Your task
Return every line of the data that contains the string "λιανοπωλητής".

(Data for this exercise begins)

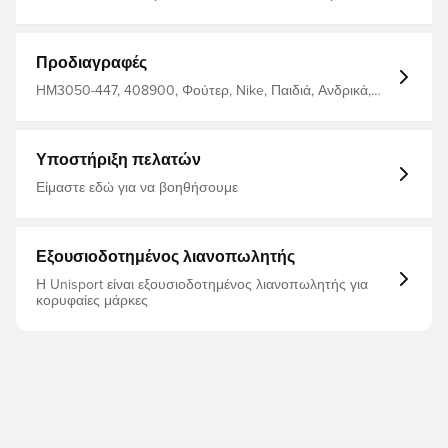
BGN Κατασκευαστής: Nike Χρώματα_φίλτρου: μπλε
Προδιαγραφές
HM3050-447, 408900, Φούτερ, Nike, Παιδιά, Ανδρικά,
Μπλε
Υποστήριξη πελατών
Είμαστε εδώ για να βοηθήσουμε
Εξουσιοδοτημένος λιανοπωλητής
Η Unisport είναι εξουσιοδοτημένος λιανοπωλητής για
κορυφαίες μάρκες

(Data for this exercise ends)

Exercise result
Εξουσιοδοτημένος λιανοπωλητής
Η Unisport είναι εξουσιοδοτημένος λιανοπωλητής για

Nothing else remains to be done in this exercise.